▸ Data for analysis

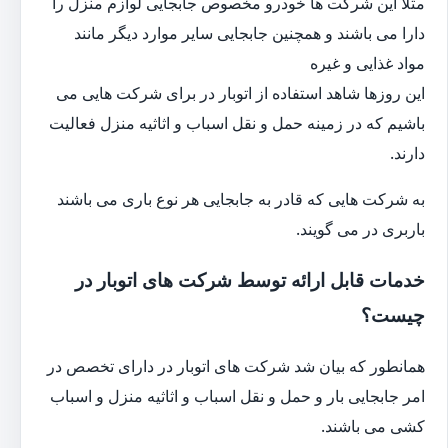
مثلا این شرکت ها خودرو مخصوص جابجایی لوازم منزل را
دارا می باشند و همچنین جابجایی سایر موارد دیگر مانند
مواد غذایی و غیره
این روزها شاهد استفاده از اتوبار در برای شرکت هایی می
باشیم که در زمینه حمل و نقل اسباب و اثاثیه منزل فعالیت
دارند.
به شرکت هایی که قادر به جابجایی هر نوع باری می باشند
باربری در می گویند.
خدمات قابل ارائه توسط شرکت های اتوبار در
چیست؟
همانطور که بیان شد شرکت های اتوبار در دارای تخصص در
امر جابجایی بار و حمل و نقل اسباب و اثاثیه منزل و اسباب
کشی می باشند.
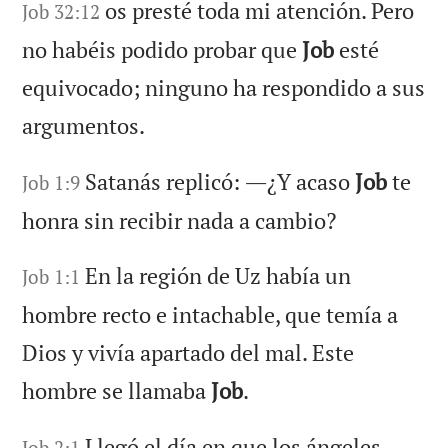
os presté toda mi atención. Pero
Job 32:12
no habéis podido probar que
Job
esté
equivocado; ninguno ha respondido a sus
argumentos.
Satanás replicó: ―¿Y acaso
Job
te
Job 1:9
honra sin recibir nada a cambio?
En la región de Uz había un
Job 1:1
hombre recto e intachable, que temía a
Dios y vivía apartado del mal. Este
hombre se llamaba
Job
.
Llegó el día en que los ángeles
Job 2:1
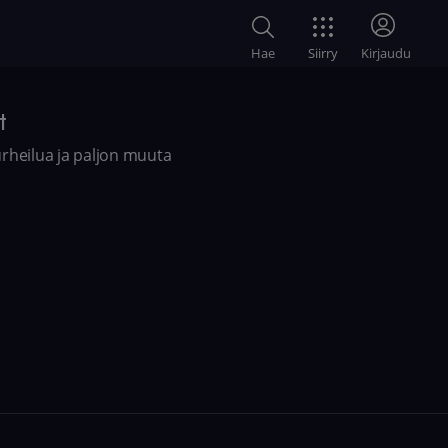
Siirry
Hae
Kirjaudu
t
-urheilua ja paljon muuta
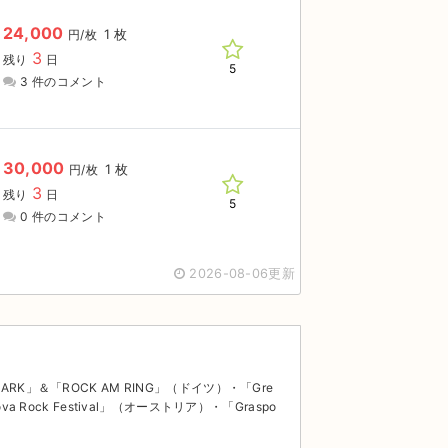
24,000
1 枚
円/枚
3
残り
日
5
3 件のコメント
30,000
1 枚
円/枚
3
残り
日
5
0 件のコメント
2026-08-06更新
PARK」＆「ROCK AM RING」（ドイツ）・「Gre
va Rock Festival」（オーストリア）・「Graspo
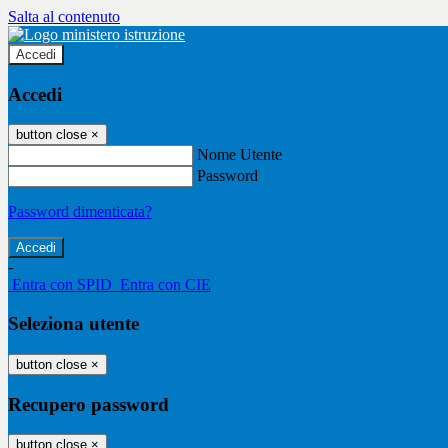
Salta al contenuto
Accedi
Accedi
button close
×
Nome Utente
Password
Password dimenticata?
-
Entra con SPID
Entra con CIE
Seleziona utente
button close
×
Recupero password
button close
×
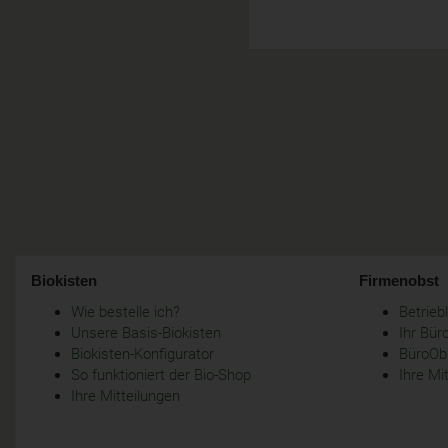
Biokisten
Firmenobst
Wie bestelle ich?
Betrie
Unsere Basis-Biokisten
Ihr Bür
Biokisten-Konfigurator
BüroObs
So funktioniert der Bio-Shop
Ihre Mi
Ihre Mitteilungen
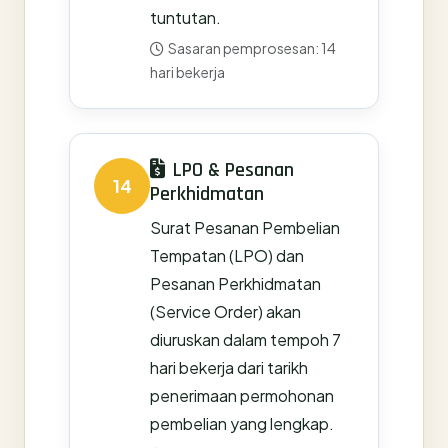
tuntutan.
Sasaran pemprosesan: 14
hari bekerja
LPO & Pesanan
14
Perkhidmatan
Surat Pesanan Pembelian
Tempatan (LPO) dan
Pesanan Perkhidmatan
(Service Order) akan
diuruskan dalam tempoh 7
hari bekerja dari tarikh
penerimaan permohonan
pembelian yang lengkap.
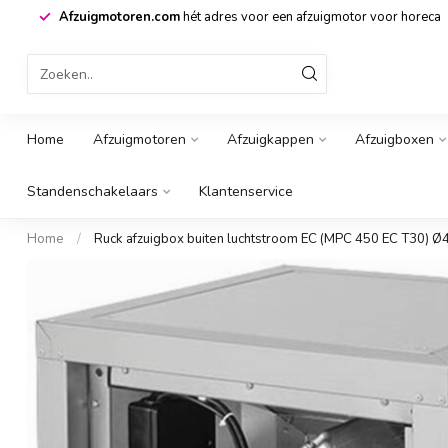
Afzuigmotoren.com
hét adres voor een afzuigmotor voor horeca
Home
Afzuigmotoren
Afzuigkappen
Afzuigboxen
Standenschakelaars
Klantenservice
Home
/
Ruck afzuigbox buiten luchtstroom EC (MPC 450 EC T30) 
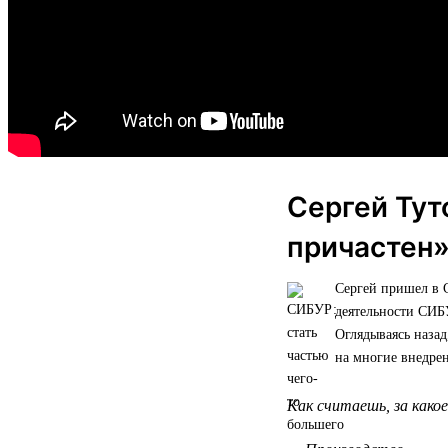
Сергей Тут
причастен
Сергей пришел в 
деятельности СИБ
Оглядываясь назад
на многие внедре
Как считаешь, за како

▸ Exercise details
Pictures stay out; everything else in the records above gets copied exactly.

▸ Response
مثلا این شرکت ها خودرو مخصوص جابجایی لوازم منزل را
دارا می باشند و همچنین جابجایی سایر موارد دیگر مانند
مواد غذایی و غیره
این روزها شاهد استفاده از اتوبار در برای شرکت هایی می
باشیم که در زمینه حمل و نقل اسباب و اثاثیه منزل فعالیت
دارند.
به شرکت هایی که قادر به جابجایی هر نوع باری می باشند
باربری در می گویند.
خدمات قابل ارائه توسط شرکت های اتوبار در
چیست؟
همانطور که بیان شد شرکت های اتوبار در دارای تخصص در
امر جابجایی بار و حمل و نقل اسباب و اثاثیه منزل و اسباب
کشی می باشند.
os presté toda mi atención. Pero
Job 32:12
no habéis podido probar que
Job
esté
equivocado; ninguno ha respondido a sus
argumentos.
Satanás replicó: ―¿Y acaso
Job
te
Job 1:9
honra sin recibir nada a cambio?
En la región de Uz había un
Job 1:1
hombre recto e intachable, que temía a
Dios y vivía apartado del mal. Este
hombre se llamaba
Job
.
Llegó el día en que los ángeles
Job 2:1
Siirry
Hae
Kirjaudu
t
-urheilua ja paljon muuta
24,000
1 枚
円/枚
3
残り
日
5
3 件のコメント
30,000
1 枚
円/枚
3
残り
日
5
0 件のコメント
2026-08-06更新
PARK」＆「ROCK AM RING」（ドイツ）・「Gre
va Rock Festival」（オーストリア）・「Graspo
Salta al contenuto
Accedi
Accedi
button close
×
Nome Utente
Password
Password dimenticata?
-
Entra con SPID
Entra con CIE
Seleziona utente
button close
×
Recupero password
button close
×
Biokisten
Firmenobst
Wie bestelle ich?
Betrie
Unsere Basis-Biokisten
Ihr Bür
Biokisten-Konfigurator
BüroObs
So funktioniert der Bio-Shop
Ihre Mi
Ihre Mitteilungen
tuntutan.
Sasaran pemprosesan: 14
hari bekerja
LPO & Pesanan
14
Perkhidmatan
Surat Pesanan Pembelian
Tempatan (LPO) dan
Pesanan Perkhidmatan
(Service Order) akan
diuruskan dalam tempoh 7
hari bekerja dari tarikh
penerimaan permohonan
pembelian yang lengkap.
Afzuigmotoren.com
hét adres voor een afzuigmotor voor horeca
Home
Afzuigmotoren
Afzuigkappen
Afzuigboxen
Standenschakelaars
Klantenservice
Home
/
Ruck afzuigbox buiten luchtstroom EC (MPC 450 EC T30) 
Сергей Тут
причастен
Сергей пришел в 
деятельности СИБ
Оглядываясь назад
на многие внедре
Как считаешь, за како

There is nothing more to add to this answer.